The Azeemi Sufi Order, known in Urdu as Silsila Azeemia (سلسلہ عظيمیہ), is a well-known Sufi spiritual order in Pakistan, The founder of this spiritual order is Muhammad Azeem Barkhiya (1898–1979), also known as Qalandar Baba Auliya. The Silsila Azeemia was officially established in July 1960 (1380 AH) in Karachi, Pakistan.

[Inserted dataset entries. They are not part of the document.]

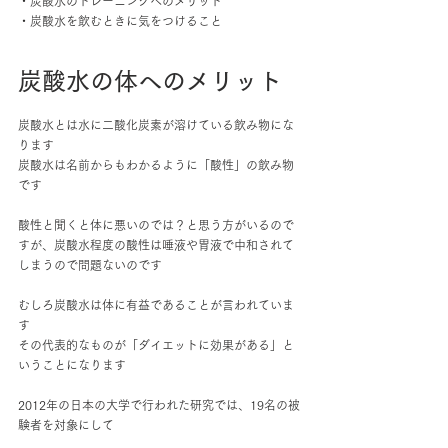
・炭酸水のトレーニングへのメリット
・炭酸水を飲むときに気をつけること
炭酸水の体へのメリット
炭酸水とは水に二酸化炭素が溶けている飲み物にな
ります
炭酸水は名前からもわかるように「酸性」の飲み物
です
酸性と聞くと体に悪いのでは？と思う方がいるので
すが、炭酸水程度の酸性は唾液や胃液で中和されて
しまうので問題ないのです
むしろ炭酸水は体に有益であることが言われていま
す
その代表的なものが「ダイエットに効果がある」と
いうことになります
2012年の日本の大学で行われた研究では、19名の被
験者を対象にして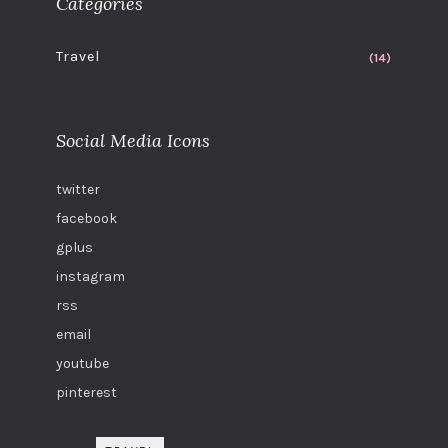
Categories
Travel
(14)
Social Media Icons
twitter
facebook
gplus
instagram
rss
email
youtube
pinterest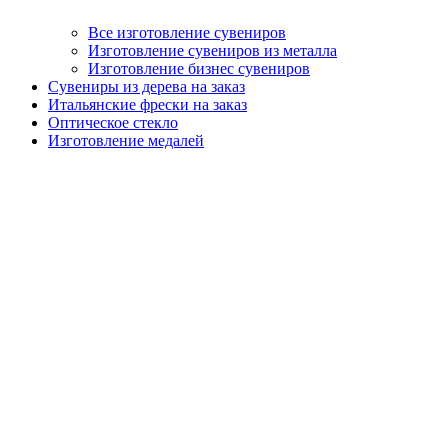
Все изготовление сувениров
Изготовление сувениров из металла
Изготовление бизнес сувениров
Сувениры из дерева на заказ
Итальянские фрески на заказ
Оптическое стекло
Изготовление медалей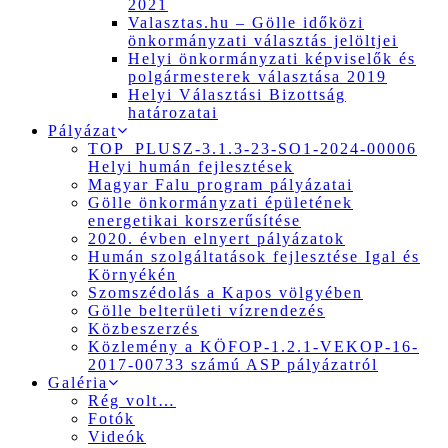
2021
Valasztas.hu – Gölle időközi
önkormányzati választás jelöltjei
Helyi önkormányzati képviselők és
polgármesterek választása 2019
Helyi Választási Bizottság
határozatai
Pályázat
TOP_PLUSZ-3.1.3-23-SO1-2024-00006
Helyi humán fejlesztések
Magyar Falu program pályázatai
Gölle önkormányzati épületének
energetikai korszerűsítése
2020. évben elnyert pályázatok
Humán szolgáltatások fejlesztése Igal és
Környékén
Szomszédolás a Kapos völgyében
Gölle belterületi vízrendezés
Közbeszerzés
Közlemény a KÖFOP-1.2.1-VEKOP-16-
2017-00733 számú ASP pályázatról
Galéria
Rég volt…
Fotók
Videók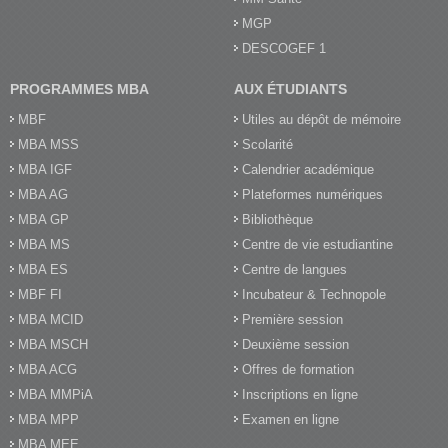
MGP
DESCOGEF 1
PROGRAMMES MBA
AUX ÉTUDIANTS
MBF
Utiles au dépôt de mémoire
MBA MSS
Scolarité
MBA IGF
Calendrier académique
MBA AG
Plateformes numériques
MBA GP
Bibliothèque
MBA MS
Centre de vie estudiantine
MBA ES
Centre de langues
MBF FI
Incubateur & Technopole
MBA MCID
Première session
MBA MSCH
Deuxième session
MBA ACG
Offres de formation
MBA MMPiA
Inscriptions en ligne
MBA MPP
Examen en ligne
MBA MEE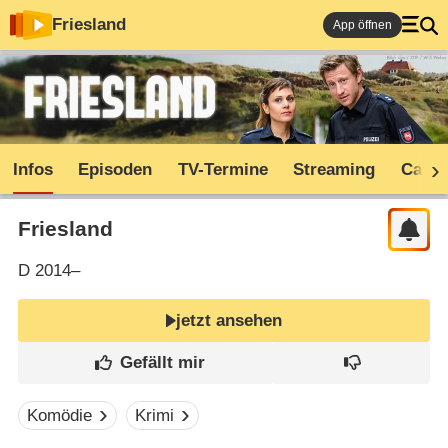
Friesland
App öffnen
Infos
Episoden
TV-Termine
Streaming
Cast
Friesland
D
2014–
jetzt ansehen
Komödie
Krimi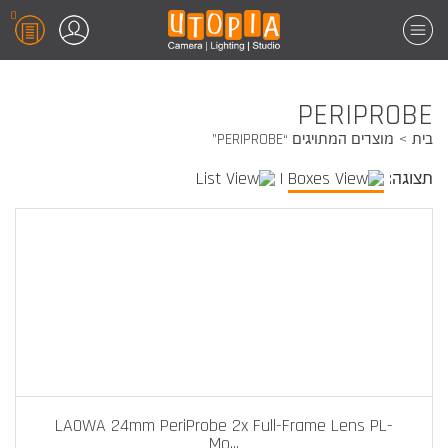
0
PERIPROBE
בית
מוצרים המתויגים “PERIPROBE”
תצוגה:
|
LAOWA 24mm PeriProbe 2x Full-Frame Lens PL-
Mo
...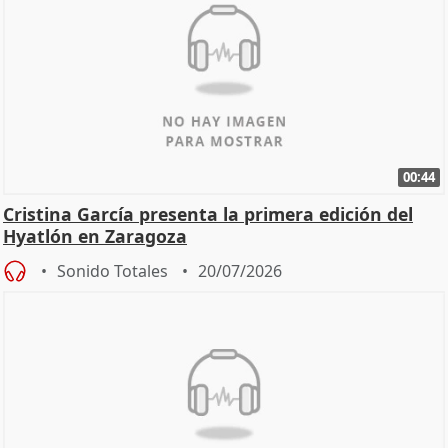
00:44
Cristina García presenta la primera edición del
Hyatlón en Zaragoza
Sonido Totales
20/07/2026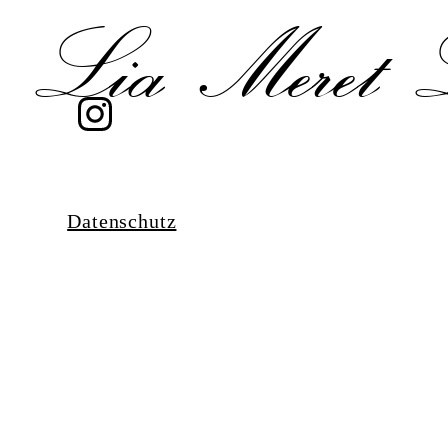
Lia Meret 
Datenschutz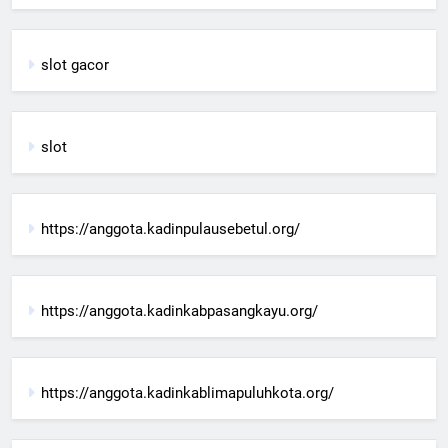
slot gacor
slot
https://anggota.kadinpulausebetul.org/
https://anggota.kadinkabpasangkayu.org/
https://anggota.kadinkablimapuluhkota.org/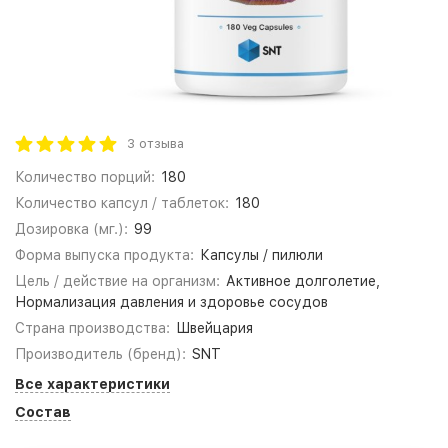
3 отзыва
Количество порций:
180
Количество капсул / таблеток:
180
Дозировка (мг.):
99
Форма выпуска продукта:
Капсулы / пилюли
Цель / действие на организм:
Активное долголетие,
Нормализация давления и здоровье сосудов
Страна производства:
Швейцария
Производитель (бренд):
SNT
Все характеристики
Состав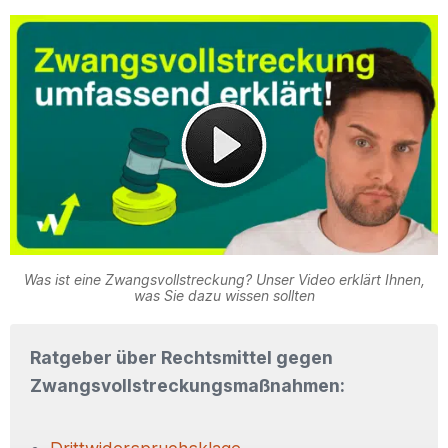
Was ist eine Zwangsvollstreckung? Unser Video erklärt Ihnen,
was Sie dazu wissen sollten
Ratgeber über Rechtsmittel gegen
Zwangsvollstreckungsmaßnahmen: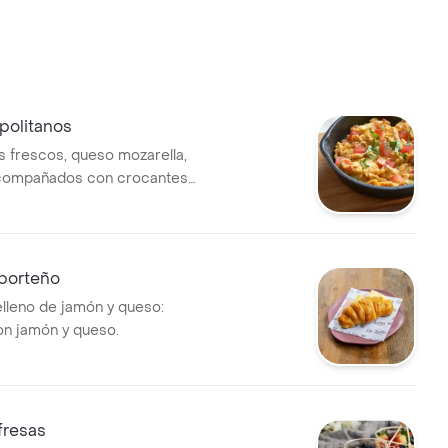
politanos
 frescos, queso mozarella,
acompañados con crocantes
 pan, queso crema y
 porteño
elleno de jamón y queso:
on jamón y queso.
 fresas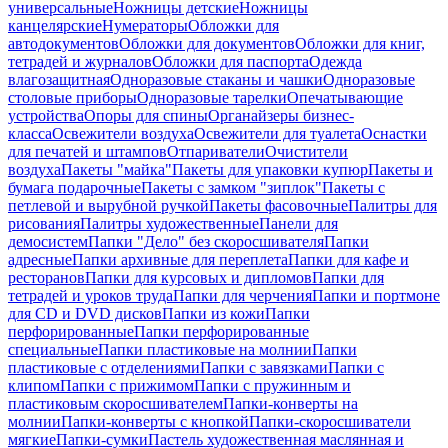
универсальные
Ножницы детские
Ножницы
канцелярские
Нумераторы
Обложки для
автодокументов
Обложки для документов
Обложки для книг,
тетрадей и журналов
Обложки для паспорта
Одежда
влагозащитная
Одноразовые стаканы и чашки
Одноразовые
столовые приборы
Одноразовые тарелки
Опечатывающие
устройства
Опоры для спины
Органайзеры бизнес-
класса
Освежители воздуха
Освежители для туалета
Оснастки
для печатей и штампов
Отпариватели
Очистители
воздуха
Пакеты "майка"
Пакеты для упаковки купюр
Пакеты и
бумага подарочные
Пакеты с замком "зиплок"
Пакеты с
петлевой и вырубной ручкой
Пакеты фасовочные
Палитры для
рисования
Палитры художественные
Панели для
демосистем
Папки "Дело" без скоросшивателя
Папки
адресные
Папки архивные для переплета
Папки для кафе и
ресторанов
Папки для курсовых и дипломов
Папки для
тетрадей и уроков труда
Папки для черчения
Папки и портмоне
для CD и DVD дисков
Папки из кожи
Папки
перфорированные
Папки перфорированные
специальные
Папки пластиковые на молнии
Папки
пластиковые с отделениями
Папки с завязками
Папки с
клипом
Папки с прижимом
Папки с пружинным и
пластиковым скоросшивателем
Папки-конверты на
молнии
Папки-конверты с кнопкой
Папки-скоросшиватели
мягкие
Папки-сумки
Пастель художественная маслянная и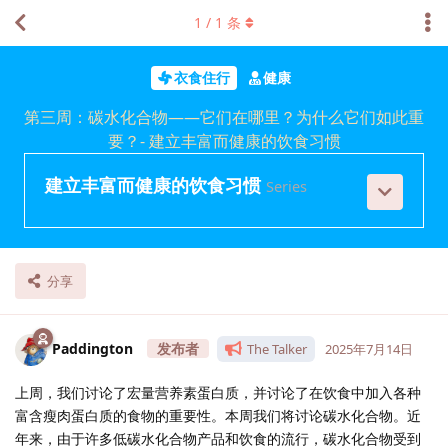
1
/
1
条
衣食住行
健康
第三周：碳水化合物——它们在哪里？为什么它们如此重
要？- 建立丰富而健康的饮食习惯
建立丰富而健康的饮食习惯
Series
分享
Paddington
The Talker
2025年7月14日
上周，我们讨论了宏量营养素蛋白质，并讨论了在饮食中加入各种
富含瘦肉蛋白质的食物的重要性。本周我们将讨论碳水化合物。近
年来，由于许多低碳水化合物产品和饮食的流行，碳水化合物受到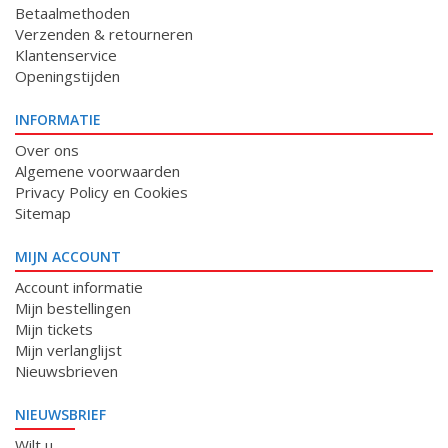
Betaalmethoden
Verzenden & retourneren
Klantenservice
Openingstijden
INFORMATIE
Over ons
Algemene voorwaarden
Privacy Policy en Cookies
Sitemap
MIJN ACCOUNT
Account informatie
Mijn bestellingen
Mijn tickets
Mijn verlanglijst
Nieuwsbrieven
NIEUWSBRIEF
Wilt u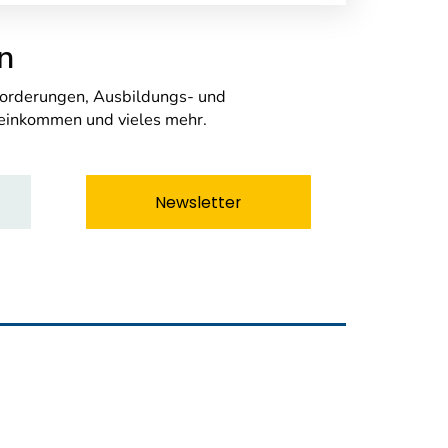
n
nforderungen, Ausbildungs- und
seinkommen und vieles mehr.
Newsletter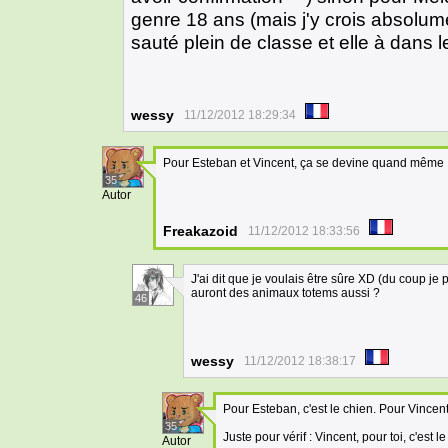
genre 18 ans (mais j'y crois absolume
sauté plein de classe et elle à dans 
wessy
11/12/2012 18:29:34
Pour Esteban et Vincent, ça se devine quand même :p
35
Autor
Freakazoid
11/12/2012 18:33:56
J'ai dit que je voulais être sûre XD (du coup je
auront des animaux totems aussi ?
46
wessy
11/12/2012 18:38:17
Pour Esteban, c'est le chien. Pour Vincent,
35
Juste pour vérif : Vincent, pour toi, c'est 
Autor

The order was headed by Muhammad Azeem Barkhiya until he 1979, After the death of Muhammad Azeem Barkhiya (Qalandar Baba Auliya) in January 1979, his disciple and spiritual successor of the Silsila Azeemia, Shamsuddin Azeemi (1927–2025), became the head of the order.
Following the death of Shamsuddin Azeemi in February 2025, Dr. Waqar Yousuf Azeemi, a trained disciple of both Muhammad Azeem Barkhiya and Shamsuddin Azeemi, assumed responsibility as the head of Silsila Azeemia.

Waqar Yousuf Azeemi is the current and third head of the order, succeeding Khwaja Shamsuddin Azeemi.

Members of the order commemorate the date of Qalandar Baba Auliya's passing (urs), 27 January, by making pilgrimage to his tomb in Karachi's Surjani Town. His urs is organised as a two-day series of workshops and seminars on the order's values, as well as meditation sessions.

Followers of Silsila Azeemia are present not only in Pakistan but also in the United Kingdom, United Arab Emirates, Europe, the United States, Canada, Russia, and Turkey in large numbers.

There are more than 100 Azeemi centers (Muraqaba Halls) internationally.